#### [What the exercise asks]
The finished copy should hold every entry exactly as given, and no pictures.

╭─ Material provided

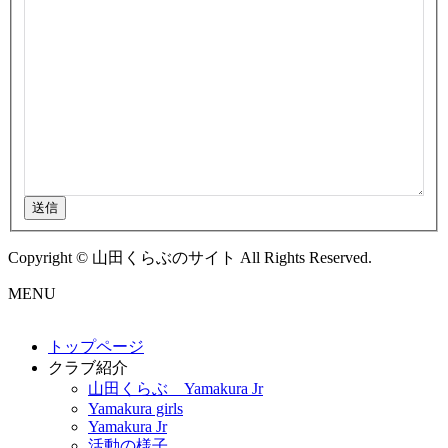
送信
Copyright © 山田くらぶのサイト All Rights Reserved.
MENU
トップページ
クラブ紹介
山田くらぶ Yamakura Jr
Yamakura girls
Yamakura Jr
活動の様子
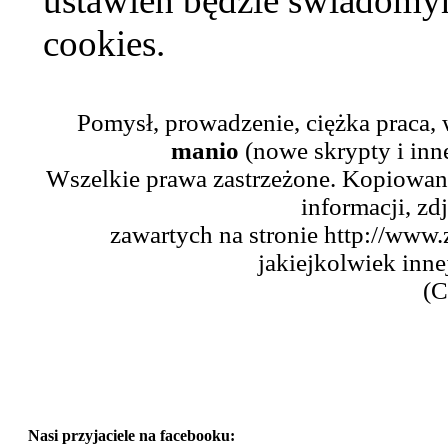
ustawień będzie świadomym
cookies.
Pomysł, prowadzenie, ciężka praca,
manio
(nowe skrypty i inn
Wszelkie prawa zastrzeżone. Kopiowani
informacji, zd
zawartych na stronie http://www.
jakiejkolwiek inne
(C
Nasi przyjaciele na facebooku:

╰─

#### [Answer]
送信
Copyright © 山田くらぶのサイト All Rights Reserved.
MENU
トップページ
クラブ紹介
山田くらぶ Yamakura Jr
Yamakura girls
Yamakura Jr
活動の様子
ustawień będzie świadomym
cookies.
Pomysł, prowadzenie, ciężka praca,
manio
(nowe skrypty i inn
Wszelkie prawa zastrzeżone. Kopiowani
informacji, zd
zawartych na stronie http://www.
jakiejkolwiek inne
(C
Nasi przyjaciele na facebooku:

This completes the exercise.